No pictures should be carried over. Output all other parts of the entries verbatim.

*The input*:
-- Opening Marker --

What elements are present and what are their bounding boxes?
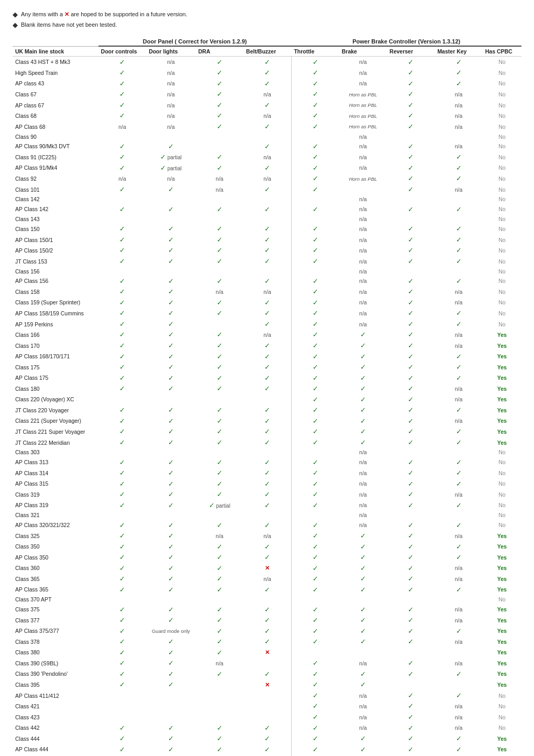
cell-brk: ✓ — [339, 531, 387, 542]
class-name: AP class 43 — [13, 78, 98, 89]
cell-rev: ✓ — [387, 276, 435, 287]
cell-rev: ✓ — [387, 141, 435, 152]
cell-thr: ✓ — [291, 744, 339, 755]
cell-dl: ✓ — [146, 351, 196, 362]
cell-brk: ✓ — [339, 584, 387, 595]
cell-bb — [243, 711, 291, 722]
class-name: Class 370 APT — [13, 595, 98, 604]
cell-cpbc: No — [483, 78, 521, 89]
table-row: Class 67✓n/a✓n/a✓Horn as PBL✓n/aNo — [13, 89, 521, 100]
cell-brk: ✓ — [339, 637, 387, 648]
cell-bb: ✓ — [243, 415, 291, 426]
cell-dl: ✓ — [146, 531, 196, 542]
cell-brk: ✓ — [339, 626, 387, 637]
class-name: AP Class 90/Mk3 DVT — [13, 141, 98, 152]
cell-bb: ✓ — [243, 733, 291, 744]
cell-dl: ✓ — [146, 722, 196, 733]
cell-dra: ✓ — [196, 437, 243, 448]
cell-mk: ✓ — [435, 276, 482, 287]
class-name: Class 378 — [13, 637, 98, 648]
cell-dc — [98, 132, 146, 141]
cell-rev: ✓ — [387, 541, 435, 552]
class-name: High Speed Train — [13, 68, 98, 79]
cell-thr: ✓ — [291, 658, 339, 669]
door-panel-header: Door Panel ( Correct for Version 1.2.9) — [98, 37, 292, 46]
cell-dc: ✓ — [98, 308, 146, 319]
cell-dl: ✓ — [146, 415, 196, 426]
cell-dc: ✓ — [98, 437, 146, 448]
cell-dra: ✓ — [196, 245, 243, 256]
cell-bb: n/a — [243, 111, 291, 122]
cell-dl — [146, 690, 196, 701]
cell-brk: n/a — [339, 701, 387, 712]
cell-cpbc: No — [483, 111, 521, 122]
cell-dra: ✓ — [196, 256, 243, 267]
cell-cpbc: No — [483, 287, 521, 298]
cell-dc: ✓ — [98, 489, 146, 500]
cell-bb: ✓ — [243, 552, 291, 563]
cell-dl: ✓ — [146, 658, 196, 669]
class-name: Class 377 — [13, 615, 98, 626]
cell-mk: n/a — [435, 297, 482, 308]
cell-rev: ✓ — [387, 287, 435, 298]
cell-dra — [196, 267, 243, 276]
cell-bb — [243, 595, 291, 604]
cell-thr: ✓ — [291, 68, 339, 79]
cell-rev: ✓ — [387, 690, 435, 701]
cell-bb: ✓ — [243, 520, 291, 531]
cell-mk: n/a — [435, 100, 482, 111]
cell-brk: n/a — [339, 204, 387, 215]
cell-dra — [196, 690, 243, 701]
cell-thr: ✓ — [291, 141, 339, 152]
cell-dra: ✓ — [196, 330, 243, 341]
cell-dra — [196, 701, 243, 712]
cell-brk: n/a — [339, 224, 387, 235]
cell-dc: ✓ — [98, 637, 146, 648]
class-name: AP Class 168/170/171 — [13, 351, 98, 362]
cell-cpbc: No — [483, 690, 521, 701]
col-cpbc-label: Has CPBC — [483, 46, 521, 57]
cell-thr: ✓ — [291, 604, 339, 615]
cell-dra: n/a — [196, 184, 243, 195]
cell-brk: ✓ — [339, 615, 387, 626]
table-row: Class 377✓✓✓✓✓✓✓n/aYes — [13, 615, 521, 626]
cell-bb: n/a — [243, 574, 291, 585]
cell-rev: ✓ — [387, 245, 435, 256]
cell-dl — [146, 511, 196, 520]
class-name: Class 166 — [13, 330, 98, 341]
class-name: Class 390 'Pendolino' — [13, 669, 98, 680]
bullet-2: ◆ Blank items have not yet been tested. — [13, 21, 521, 29]
cell-dra — [196, 511, 243, 520]
table-row: Class 395✓✓✕✓✓Yes — [13, 680, 521, 691]
cell-bb — [243, 394, 291, 405]
cell-cpbc: No — [483, 215, 521, 224]
cell-thr: ✓ — [291, 584, 339, 595]
cell-cpbc: No — [483, 173, 521, 184]
class-name: Class 180 — [13, 384, 98, 395]
cell-mk: n/a — [435, 615, 482, 626]
cell-rev — [387, 195, 435, 204]
class-name: Class 421 — [13, 701, 98, 712]
cell-cpbc: No — [483, 489, 521, 500]
cell-mk: n/a — [435, 531, 482, 542]
pbc-header: Power Brake Controller (Version 1.3.12) — [291, 37, 521, 46]
cell-bb: ✓ — [243, 234, 291, 245]
cell-mk: ✓ — [435, 669, 482, 680]
cell-brk: n/a — [339, 478, 387, 489]
cell-cpbc: No — [483, 267, 521, 276]
cell-thr: ✓ — [291, 340, 339, 351]
cell-dl: ✓ — [146, 276, 196, 287]
cell-rev: ✓ — [387, 100, 435, 111]
class-name: AP Class 320/321/322 — [13, 520, 98, 531]
cell-mk: ✓ — [435, 552, 482, 563]
cell-dl — [146, 215, 196, 224]
table-row: JT Class 220 Voyager✓✓✓✓✓✓✓✓Yes — [13, 405, 521, 416]
cell-cpbc: No — [483, 276, 521, 287]
main-table-container: Door Panel ( Correct for Version 1.2.9) … — [13, 37, 521, 756]
cell-dc: ✓ — [98, 57, 146, 68]
cell-dra: ✓ — [196, 351, 243, 362]
cell-thr: ✓ — [291, 563, 339, 574]
cell-mk: n/a — [435, 489, 482, 500]
cell-dc: ✓ — [98, 141, 146, 152]
cell-rev: ✓ — [387, 308, 435, 319]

-- Closing Marker --

*Solution to this exercise*:
What elements are present and what are their bounding boxes?
cell-brk: ✓ — [339, 531, 387, 542]
class-name: AP class 43 — [13, 78, 98, 89]
cell-rev: ✓ — [387, 276, 435, 287]
cell-rev: ✓ — [387, 141, 435, 152]
cell-thr: ✓ — [291, 744, 339, 755]
cell-dl: ✓ — [146, 351, 196, 362]
cell-brk: ✓ — [339, 584, 387, 595]
cell-bb — [243, 711, 291, 722]
class-name: Class 370 APT — [13, 595, 98, 604]
cell-cpbc: No — [483, 78, 521, 89]
table-row: Class 67✓n/a✓n/a✓Horn as PBL✓n/aNo — [13, 89, 521, 100]
cell-brk: ✓ — [339, 637, 387, 648]
cell-bb: ✓ — [243, 415, 291, 426]
cell-dl: ✓ — [146, 531, 196, 542]
cell-brk: ✓ — [339, 626, 387, 637]
class-name: AP Class 90/Mk3 DVT — [13, 141, 98, 152]
cell-bb: ✓ — [243, 733, 291, 744]
cell-dl: ✓ — [146, 722, 196, 733]
cell-dra: ✓ — [196, 437, 243, 448]
cell-mk: ✓ — [435, 276, 482, 287]
class-name: Class 378 — [13, 637, 98, 648]
cell-dc — [98, 132, 146, 141]
cell-rev: ✓ — [387, 541, 435, 552]
class-name: High Speed Train — [13, 68, 98, 79]
cell-thr: ✓ — [291, 658, 339, 669]
door-panel-header: Door Panel ( Correct for Version 1.2.9) — [98, 37, 292, 46]
cell-dc: ✓ — [98, 308, 146, 319]
cell-dl: ✓ — [146, 415, 196, 426]
cell-dc: ✓ — [98, 437, 146, 448]
cell-dra: ✓ — [196, 245, 243, 256]
cell-bb: n/a — [243, 111, 291, 122]
cell-dl — [146, 690, 196, 701]
cell-brk: n/a — [339, 701, 387, 712]
cell-cpbc: No — [483, 111, 521, 122]
cell-dra: ✓ — [196, 256, 243, 267]
cell-cpbc: No — [483, 287, 521, 298]
cell-dc: ✓ — [98, 489, 146, 500]
cell-bb: ✓ — [243, 552, 291, 563]
cell-dl: ✓ — [146, 658, 196, 669]
class-name: Class 377 — [13, 615, 98, 626]
cell-mk: n/a — [435, 297, 482, 308]
cell-rev: ✓ — [387, 287, 435, 298]
cell-dra — [196, 267, 243, 276]
cell-bb — [243, 595, 291, 604]
cell-thr: ✓ — [291, 68, 339, 79]
cell-rev: ✓ — [387, 690, 435, 701]
cell-bb: ✓ — [243, 520, 291, 531]
cell-mk: n/a — [435, 100, 482, 111]
cell-brk: n/a — [339, 204, 387, 215]
cell-dra — [196, 690, 243, 701]
cell-thr: ✓ — [291, 141, 339, 152]
cell-dra: ✓ — [196, 330, 243, 341]
cell-dra — [196, 701, 243, 712]
cell-brk: n/a — [339, 224, 387, 235]
cell-dc: ✓ — [98, 637, 146, 648]
class-name: AP Class 168/170/171 — [13, 351, 98, 362]
cell-cpbc: No — [483, 690, 521, 701]
col-cpbc-label: Has CPBC — [483, 46, 521, 57]
cell-thr: ✓ — [291, 604, 339, 615]
cell-dra: n/a — [196, 184, 243, 195]
cell-brk: ✓ — [339, 615, 387, 626]
table-row: Class 377✓✓✓✓✓✓✓n/aYes — [13, 615, 521, 626]
cell-bb: n/a — [243, 574, 291, 585]
cell-rev: ✓ — [387, 245, 435, 256]
cell-dl — [146, 511, 196, 520]
class-name: Class 166 — [13, 330, 98, 341]
class-name: Class 390 'Pendolino' — [13, 669, 98, 680]
bullet-2: ◆ Blank items have not yet been tested. — [13, 21, 521, 29]
cell-dra — [196, 511, 243, 520]
table-row: Class 395✓✓✕✓✓Yes — [13, 680, 521, 691]
cell-bb — [243, 394, 291, 405]
cell-cpbc: No — [483, 215, 521, 224]
cell-thr: ✓ — [291, 584, 339, 595]
cell-cpbc: No — [483, 173, 521, 184]
class-name: Class 180 — [13, 384, 98, 395]
cell-mk: n/a — [435, 615, 482, 626]
cell-rev — [387, 195, 435, 204]
class-name: Class 421 — [13, 701, 98, 712]
cell-cpbc: No — [483, 489, 521, 500]
cell-mk: n/a — [435, 531, 482, 542]
pbc-header: Power Brake Controller (Version 1.3.12) — [291, 37, 521, 46]
cell-bb: ✓ — [243, 234, 291, 245]
cell-mk: ✓ — [435, 669, 482, 680]
cell-brk: n/a — [339, 478, 387, 489]
cell-cpbc: No — [483, 267, 521, 276]
cell-thr: ✓ — [291, 340, 339, 351]
cell-dl: ✓ — [146, 276, 196, 287]
cell-rev: ✓ — [387, 100, 435, 111]
class-name: AP Class 320/321/322 — [13, 520, 98, 531]
cell-mk: ✓ — [435, 552, 482, 563]
cell-dl — [146, 215, 196, 224]
table-row: JT Class 220 Voyager✓✓✓✓✓✓✓✓Yes — [13, 405, 521, 416]
cell-cpbc: No — [483, 276, 521, 287]
main-table-container: Door Panel ( Correct for Version 1.2.9) … — [13, 37, 521, 756]
cell-dc: ✓ — [98, 57, 146, 68]
cell-dra: ✓ — [196, 351, 243, 362]
cell-thr: ✓ — [291, 563, 339, 574]
cell-mk: n/a — [435, 489, 482, 500]
cell-dc: ✓ — [98, 141, 146, 152]
cell-rev: ✓ — [387, 308, 435, 319]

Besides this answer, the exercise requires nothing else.